Christen Christian Larsen (1816-1891) was a disabled vagabond from Himmerland, Denmark, who had the nickname Tordenkalven (English: Thunder calf). His mother was Maren Christensdatter and his father, Lars Sørensen, a house servant. He is especially known through Johannes V. Jensen's story about him. Tordenkalven was born outside marriage on 12 September 1816 at Stenildvad in Aars parish. The family was very poor and he began to beg him for the family when he was only seven. After his confirmation he was employed on several farms. He was known for his enormous strength. When called up, he joined the infantry, but after two days in service he was discarded. During his appointment at the manor house Lundbæk at Nibe, he rode a horse, but it threw him off and he broke his leg. An incorrect coagulation of the femur disabled him and he went around on crutches as a tramp until his death in 1891. Tordenkalven died on 5 December 1891 at Søren in Veggerby near Nørre Tranders. He was buried at Nørre Tranders Church where a large granite stone carved by sculptor Carlo Vognsen stands as his memorial.

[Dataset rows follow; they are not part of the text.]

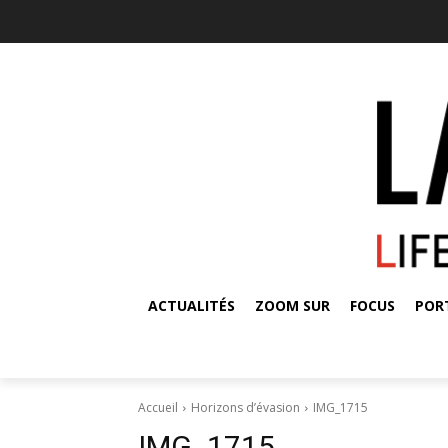
ACTUALITÉS
ZOOM SUR
FOCUS
POR
Accueil
Horizons d’évasion
IMG_1715
IMG_1715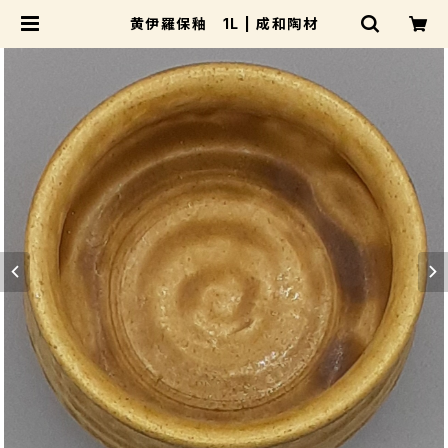
黄伊羅保釉 1L | 成和陶材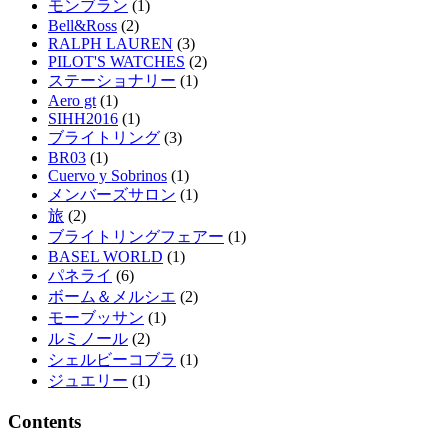
モンブラン
(1)
Bell&Ross
(2)
RALPH LAUREN
(3)
PILOT'S WATCHES
(2)
ステーショナリー
(1)
Aero gt
(1)
SIHH2016
(1)
ブライトリング
(3)
BR03
(1)
Cuervo y Sobrinos
(1)
メンバーズサロン
(1)
旅
(2)
ブライトリングフェアー
(1)
BASEL WORLD
(1)
パネライ
(6)
ボーム＆メルシエ
(2)
モーブッサン
(1)
ルミノール
(2)
シェルビーコブラ
(1)
ジュエリー
(1)
Contents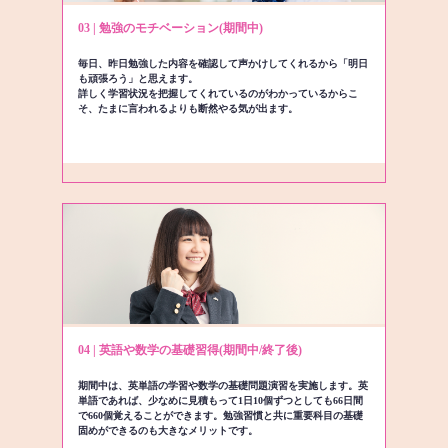
03 | 勉強のモチベーション(期間中)
毎日、昨日勉強した内容を確認して声かけしてくれるから「明日
も頑張ろう」と思えます。
詳しく学習状況を把握してくれているのがわかっているからこ
そ、たまに言われるよりも断然やる気が出ます。
04 | 英語や数学の基礎習得(期間中/終了後)
期間中は、英単語の学習や数学の基礎問題演習を実施します。英
単語であれば、少なめに見積もって1日10個ずつとしても66日間
で660個覚えることができます。勉強習慣と共に重要科目の基礎
固めができるのも大きなメリットです。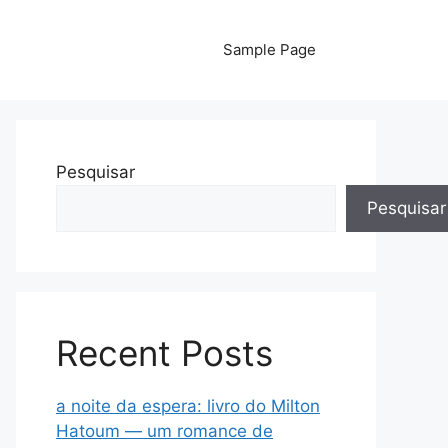
Sample Page
Pesquisar
Pesquisar
Recent Posts
a noite da espera: livro do Milton
Hatoum — um romance de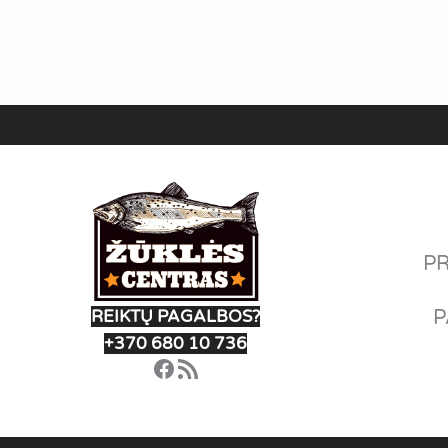
PR
P
REIKTŲ PAGALBOS?
+370 680 10 736
Facebook
RSS Feed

He is described in one of Johannes V. Jensen's short story collections about Himmerland and a photograph of Tordenkalven can be seen on the cover of Gyldendal's 1995 edition. Based on the story, Kirstine Brøndum wrote Tordenkalven published in 2002 by Samlerens Forlag. Johannes V. Jensen mentions that Tordenkalven also had the nicknames Klodden, Fylseplagen and Vædderlammet.